AI-Driven Research Identifies Folic Acid as Potential Breakthrough for Diabetic Wound Healing
Diabetic foot ulcers represent a significant clinical challenge, often resulting from a complex interplay of disrupted biological processes including impaired tissue repair, altered cell growth and chronic inflammation. For patients living with diabetes, these wounds can be notoriously challenging to manage. However, a recent breakthrough from the National University of Singapore (NUS) offers a new path forward, utilizing artificial intelligence to accelerate the discovery of potential treatments.
A New Approach to Drug Discovery
Researchers from the NUS Department of Pharmacy and Pharmaceutical Sciences, in collaboration with the Department of Biomedical Engineering and the Department of Computer Science, have developed an innovative AI-guided workflow. By combining artificial intelligence with molecular-level computational simulations, the team successfully screened nearly 3,000 existing drugs to identify candidates capable of supporting wound recovery.

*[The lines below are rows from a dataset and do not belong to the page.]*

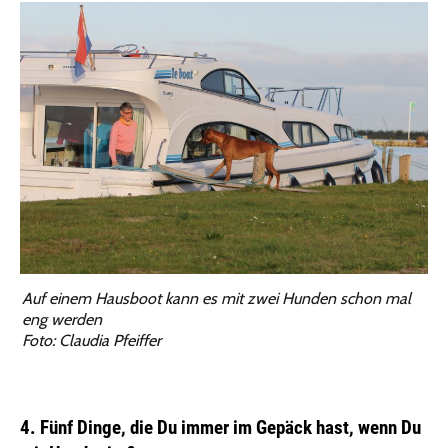
Auf einem Hausboot kann es mit zwei Hunden schon mal
eng werden
Foto: Claudia Pfeiffer
4. Fünf Dinge, die Du immer im Gepäck hast, wenn Du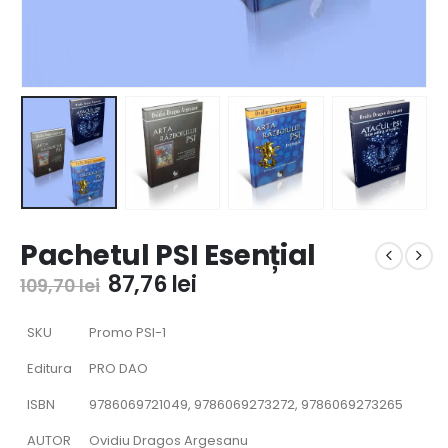
Pachetul PSI Esențial
87,76
lei
109,70
lei
SKU
Promo PSI-1
Editura
PRO DAO
ISBN
9786069721049, 9786069273272, 9786069273265
AUTOR
Ovidiu Dragos Argesanu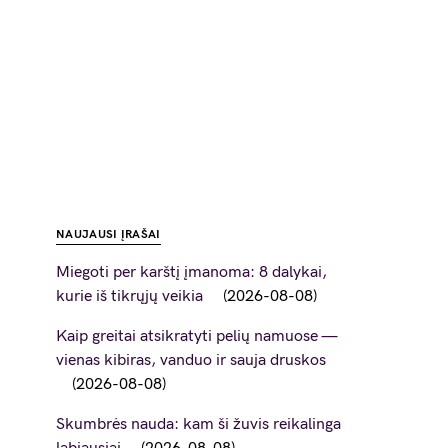
NAUJAUSI ĮRAŠAI
Miegoti per karštį įmanoma: 8 dalykai,
kurie iš tikrųjų veikia
2026-08-08
Kaip greitai atsikratyti pelių namuose —
vienas kibiras, vanduo ir sauja druskos
2026-08-08
Skumbrės nauda: kam ši žuvis reikalinga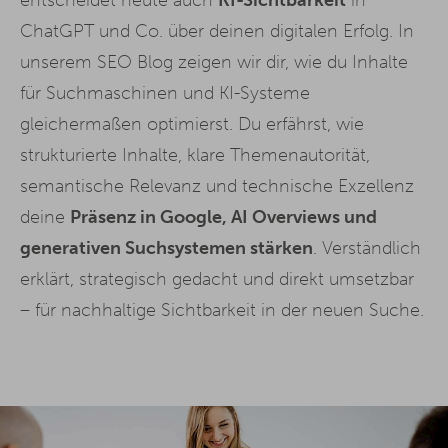
ChatGPT und Co. über deinen digitalen Erfolg. In
unserem SEO Blog zeigen wir dir, wie du Inhalte
für Suchmaschinen und KI-Systeme
gleichermaßen optimierst. Du erfährst, wie
strukturierte Inhalte, klare Themenautorität,
semantische Relevanz und technische Exzellenz
deine
Präsenz in Google, AI Overviews und
generativen Suchsystemen stärken
. Verständlich
erklärt, strategisch gedacht und direkt umsetzbar
– für nachhaltige Sichtbarkeit in der neuen Suche.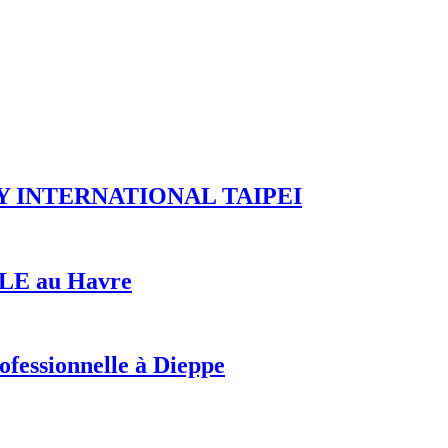
RY INTERNATIONAL TAIPEI
E au Havre
ofessionnelle à Dieppe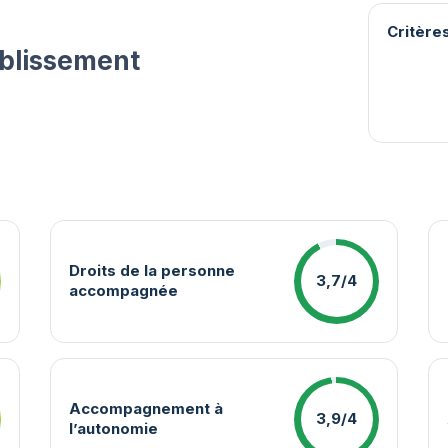
Critères
ablissement
Droits de la personne
3,7/4
accompagnée
Accompagnement à
3,9/4
l’autonomie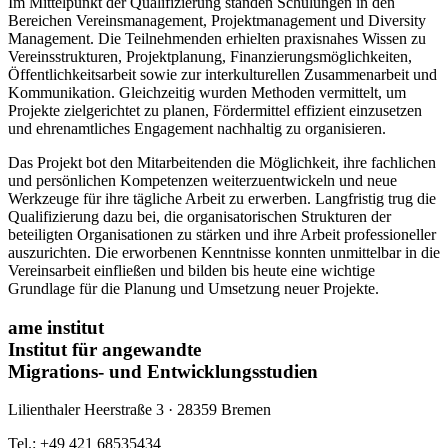
Im Mittelpunkt der Qualifizierung standen Schulungen in den
Bereichen Vereinsmanagement, Projektmanagement und Diversity
Management. Die Teilnehmenden erhielten praxisnahes Wissen zu
Vereinsstrukturen, Projektplanung, Finanzierungsmöglichkeiten,
Öffentlichkeitsarbeit sowie zur interkulturellen Zusammenarbeit und
Kommunikation. Gleichzeitig wurden Methoden vermittelt, um
Projekte zielgerichtet zu planen, Fördermittel effizient einzusetzen
und ehrenamtliches Engagement nachhaltig zu organisieren.
Das Projekt bot den Mitarbeitenden die Möglichkeit, ihre fachlichen
und persönlichen Kompetenzen weiterzuentwickeln und neue
Werkzeuge für ihre tägliche Arbeit zu erwerben. Langfristig trug die
Qualifizierung dazu bei, die organisatorischen Strukturen der
beteiligten Organisationen zu stärken und ihre Arbeit professioneller
auszurichten. Die erworbenen Kenntnisse konnten unmittelbar in die
Vereinsarbeit einfließen und bilden bis heute eine wichtige
Grundlage für die Planung und Umsetzung neuer Projekte.
ame institut
Institut für angewandte
Migrations- und Entwicklungsstudien
Lilienthaler Heerstraße 3 · 28359 Bremen
Tel.: +49 421 68535434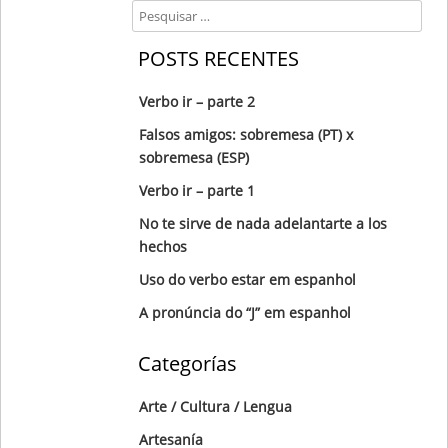
Search
POSTS RECENTES
Verbo ir – parte 2
Falsos amigos: sobremesa (PT) x
sobremesa (ESP)
Verbo ir – parte 1
No te sirve de nada adelantarte a los
hechos
Uso do verbo estar em espanhol
A pronúncia do “J” em espanhol
Categorías
Arte / Cultura / Lengua
Artesanía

This multidisciplinary effort, led by Professor Giorgia Pastorin, Associate Professor Chen-Hua Yeow, and Associate Professor Min-Yen Kan, significantly streamlined the research process. The team’s methodology reduced the time required from initial literature review to laboratory testing by more than 70%.
From Thousands of Candidates to Folic Acid
The research, published in the journal ACS Nano Medicine, utilized a massive data-mapping approach. The team analyzed 2,989 existing drugs against 8,739 proteins known to be linked to the healing of diabetic wounds. AI technology was employed to scan scientific literature to determine how various drugs might influence these proteins, while computational chemistry allowed the team to study the molecular interactions between the most promising drug candidates and their targets.

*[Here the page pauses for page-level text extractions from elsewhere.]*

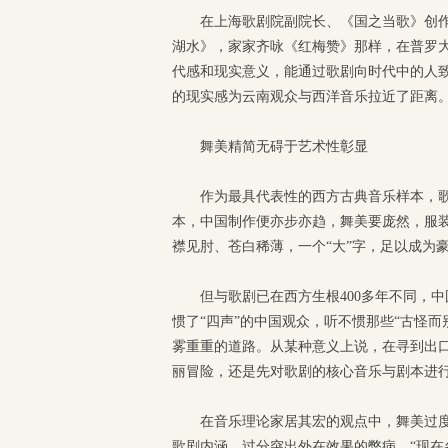
在上海歌剧院副院长、《国之当歌》创
湖水》，家家齐咏《红梅赞》那样，在普罗
代感和现实意义，能通过歌剧向时代中的人
的现实感为云南观众与西洋音乐拉近了距离
舞美精简无碍于艺术性彰显
作为最具代表性的西方古典音乐样本，歌
本，中国制作便亦步亦趋，舞美要庞然，服
襟见肘、苍白稀薄，一个“大”字，足以成为
但与歌剧已在西方生根400多年不同，
惯了“四声”的中国观众，听不惯那些“古怪
雾重重的道路。从某种意义上说，在寻到出
丽冒险，还是先对歌剧的核心音乐与剧本进
在音乐理论家居其宏的观点中，舞美过
歌剧内涵、过分突出外在效果的弊病，“现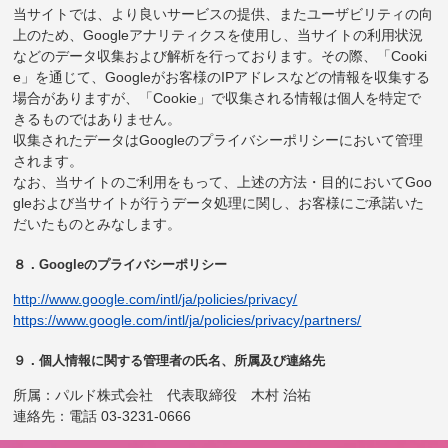
当サイトでは、より良いサービスの提供、またユーザビリティの向
上のため、Googleアナリティクスを使用し、当サイトの利用状況
などのデータ収集および解析を行っております。その際、「Cooki
e」を通じて、Googleがお客様のIPアドレスなどの情報を収集する
場合がありますが、「Cookie」で収集される情報は個人を特定で
きるものではありません。
収集されたデータはGoogleのプライバシーポリシーにおいて管理
されます。
なお、当サイトのご利用をもって、上述の方法・目的においてGoo
gleおよび当サイトが行うデータ処理に関し、お客様にご承諾いた
だいたものとみなします。
８．Googleのプライバシーポリシー
http://www.google.com/intl/ja/policies/privacy/
https://www.google.com/intl/ja/policies/privacy/partners/
９．個人情報に関する管理者の氏名、所属及び連絡先
所属：パルド株式会社 代表取締役 木村 治祐
連絡先：電話 03-3231-0666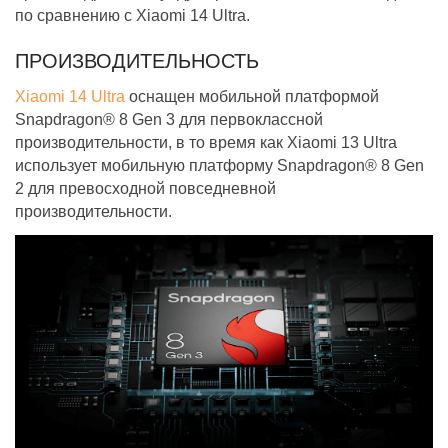
по сравнению с Xiaomi 14 Ultra.
ПРОИЗВОДИТЕЛЬНОСТЬ
Xiaomi 14 Ultra
оснащен мобильной платформой
Snapdragon® 8 Gen 3 для первоклассной
производительности, в то время как Xiaomi 13 Ultra
использует мобильную платформу Snapdragon® 8 Gen
2 для превосходной повседневной
производительности.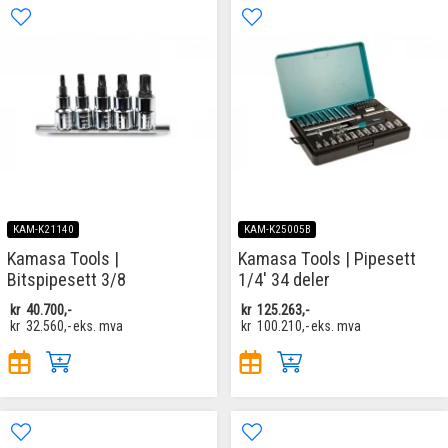
KAM-K21140
KAM-K25005B
Kamasa Tools |
Kamasa Tools | Pipesett
Bitspipesett 3/8
1/4' 34 deler
kr
40.700,-
kr
125.263,-
kr
32.560,-
eks. mva
kr
100.210,-
eks. mva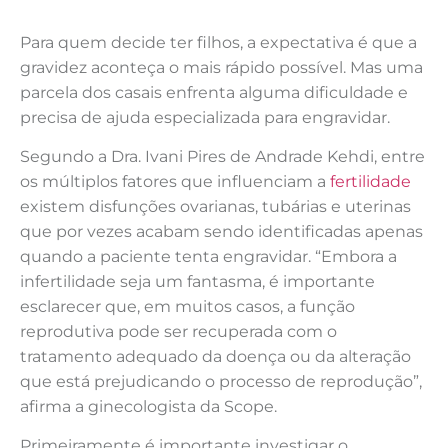
Para quem decide ter filhos, a expectativa é que a
gravidez aconteça o mais rápido possível. Mas uma
parcela dos casais enfrenta alguma dificuldade e
precisa de ajuda especializada para engravidar.
Segundo a Dra. Ivani Pires de Andrade Kehdi, entre
os múltiplos fatores que influenciam a
fertilidade
existem disfunções ovarianas, tubárias e uterinas
que por vezes acabam sendo identificadas apenas
quando a paciente tenta engravidar. “Embora a
infertilidade seja um fantasma, é importante
esclarecer que, em muitos casos, a função
reprodutiva pode ser recuperada com o
tratamento adequado da doença ou da alteração
que está prejudicando o processo de reprodução”,
afirma a ginecologista da Scope.
Primeiramente é importante investigar o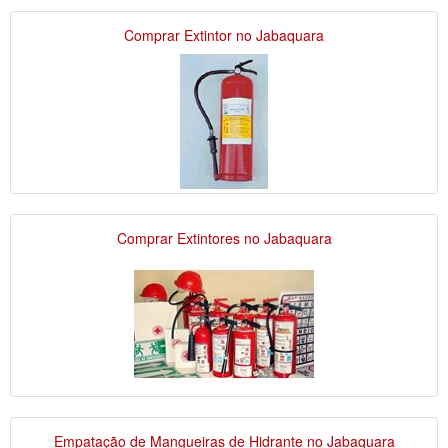
Comprar Extintor no Jabaquara
Comprar Extintores no Jabaquara
Empatação de Mangueiras de Hidrante no Jabaquara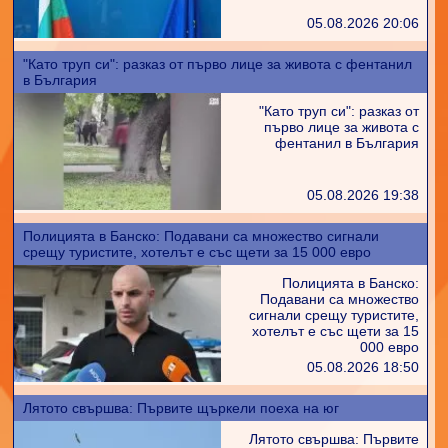
05.08.2026 20:06
"Като труп си": разказ от първо лице за живота с фентанил
в България
"Като труп си": разказ от
първо лице за живота с
фентанил в България
05.08.2026 19:38
Полицията в Банско: Подавани са множество сигнали
срещу туристите, хотелът е със щети за 15 000 евро
Полицията в Банско:
Подавани са множество
сигнали срещу туристите,
хотелът е със щети за 15
000 евро
05.08.2026 18:50
Лятото свършва: Първите щъркели поеха на юг
Лятото свършва: Първите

Through this rigorous filtering process, the researchers narrowed the field from millions of potential combinations down to 35 candidate drugs and 50 key proteins. Among the most promising findings was folic acid—a common vitamin—which demonstrated a significant improvement in wound closure during laboratory testing on skin cells.
Key Takeaways
- AI Acceleration: The integration of AI and molecular simulation reduced the drug screening timeline by over 70%.
- Data-Driven Discovery: Researchers mapped nearly 3,000 drugs against over 8,000 proteins associated with diabetic wound healing.

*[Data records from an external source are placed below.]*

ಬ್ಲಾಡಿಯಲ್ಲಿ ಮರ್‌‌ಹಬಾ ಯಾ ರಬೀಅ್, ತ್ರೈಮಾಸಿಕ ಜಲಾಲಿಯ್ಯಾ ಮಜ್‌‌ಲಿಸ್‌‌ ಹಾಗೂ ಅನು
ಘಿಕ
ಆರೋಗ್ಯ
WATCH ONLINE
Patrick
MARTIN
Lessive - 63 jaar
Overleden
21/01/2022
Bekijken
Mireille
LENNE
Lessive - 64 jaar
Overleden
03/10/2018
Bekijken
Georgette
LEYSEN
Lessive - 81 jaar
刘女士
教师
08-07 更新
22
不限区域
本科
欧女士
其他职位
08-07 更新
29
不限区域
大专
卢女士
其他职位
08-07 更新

- Promising Results: Folic acid has been identified as a top candidate for further development in addressing the complex biological obstacles of diabetic ulcers.
Why This Matters for Patients
Diabetic wounds are often resistant to standard treatments because they involve multiple physiological failures occurring simultaneously. By identifying existing, safe compounds like folic acid that can be repurposed for wound healing, researchers hope to provide more accessible and effective options for patients. While further clinical validation is necessary, this AI-guided workflow marks a major step forward in pharmaceutical research, proving that technology can bridge the gap between vast datasets and life-changing clinical applications.
Frequently Asked Questions
How does AI help in finding new uses for old drugs?
AI allows researchers to analyze vast amounts of scientific literature and molecular data simultaneously. Instead of testing one drug at a time, scientists can use AI to predict how thousands of existing drugs might interact with the specific proteins involved in a disease, drastically shortening the discovery phase.

Is folic acid ready for use in treating diabetic ulcers?
The recent findings from NUS identified folic acid as a top candidate following successful laboratory experiments on skin cells. This research is a critical foundational step, and while promising, it will undergo further testing to ensure safety and efficacy before becoming a standard clinical treatment.
What makes diabetic wounds different from regular wounds?
Diabetic wounds, such as foot ulcers, are complicated by systemic issues like chronic inflammation and vascular dysfunction. High blood sugar levels can disrupt the body’s natural ability to repair tissue, making these wounds prone to infection and slow to heal without specialized intervention.